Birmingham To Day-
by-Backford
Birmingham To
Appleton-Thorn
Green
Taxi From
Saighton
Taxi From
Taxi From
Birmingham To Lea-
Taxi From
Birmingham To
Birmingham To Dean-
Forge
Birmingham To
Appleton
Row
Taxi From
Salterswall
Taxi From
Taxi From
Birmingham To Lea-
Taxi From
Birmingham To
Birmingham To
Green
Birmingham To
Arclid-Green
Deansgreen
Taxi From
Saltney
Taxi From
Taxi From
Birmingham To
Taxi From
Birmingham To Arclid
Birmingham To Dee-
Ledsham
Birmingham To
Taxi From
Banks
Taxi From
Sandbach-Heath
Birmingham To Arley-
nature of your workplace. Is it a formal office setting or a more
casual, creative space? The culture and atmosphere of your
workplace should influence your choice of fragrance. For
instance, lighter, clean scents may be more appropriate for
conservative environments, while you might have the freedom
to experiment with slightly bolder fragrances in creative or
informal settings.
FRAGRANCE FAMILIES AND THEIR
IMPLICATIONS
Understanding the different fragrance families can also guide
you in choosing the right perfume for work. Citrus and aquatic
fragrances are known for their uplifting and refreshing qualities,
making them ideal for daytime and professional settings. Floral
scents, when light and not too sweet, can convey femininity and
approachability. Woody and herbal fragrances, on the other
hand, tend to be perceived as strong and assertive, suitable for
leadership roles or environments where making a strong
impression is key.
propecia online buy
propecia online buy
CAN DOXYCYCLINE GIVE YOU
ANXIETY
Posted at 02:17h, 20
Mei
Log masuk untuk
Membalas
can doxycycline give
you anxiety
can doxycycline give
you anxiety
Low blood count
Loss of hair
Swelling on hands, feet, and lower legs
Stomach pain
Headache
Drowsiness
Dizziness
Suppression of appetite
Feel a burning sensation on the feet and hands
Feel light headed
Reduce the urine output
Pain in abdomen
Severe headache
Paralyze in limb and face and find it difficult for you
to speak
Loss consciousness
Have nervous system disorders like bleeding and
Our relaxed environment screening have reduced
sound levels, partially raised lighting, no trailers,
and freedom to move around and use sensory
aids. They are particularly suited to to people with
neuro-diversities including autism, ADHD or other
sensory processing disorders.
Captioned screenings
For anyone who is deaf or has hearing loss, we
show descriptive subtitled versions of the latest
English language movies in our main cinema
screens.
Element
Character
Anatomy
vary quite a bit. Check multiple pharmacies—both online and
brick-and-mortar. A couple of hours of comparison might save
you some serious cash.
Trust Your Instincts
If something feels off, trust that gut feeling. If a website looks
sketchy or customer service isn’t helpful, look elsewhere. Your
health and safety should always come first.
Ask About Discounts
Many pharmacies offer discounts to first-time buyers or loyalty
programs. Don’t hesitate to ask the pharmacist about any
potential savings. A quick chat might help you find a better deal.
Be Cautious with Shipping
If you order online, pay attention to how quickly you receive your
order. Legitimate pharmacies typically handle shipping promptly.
* * * *
ABOUT THIS TASK. In the answer, please give only the lines from the line containing "If you order" through the final line of the data, copied exactly.

RESPONSE BOX.
If you order online, pay attention to how quickly you receive your
order. Legitimate pharmacies typically handle shipping promptly.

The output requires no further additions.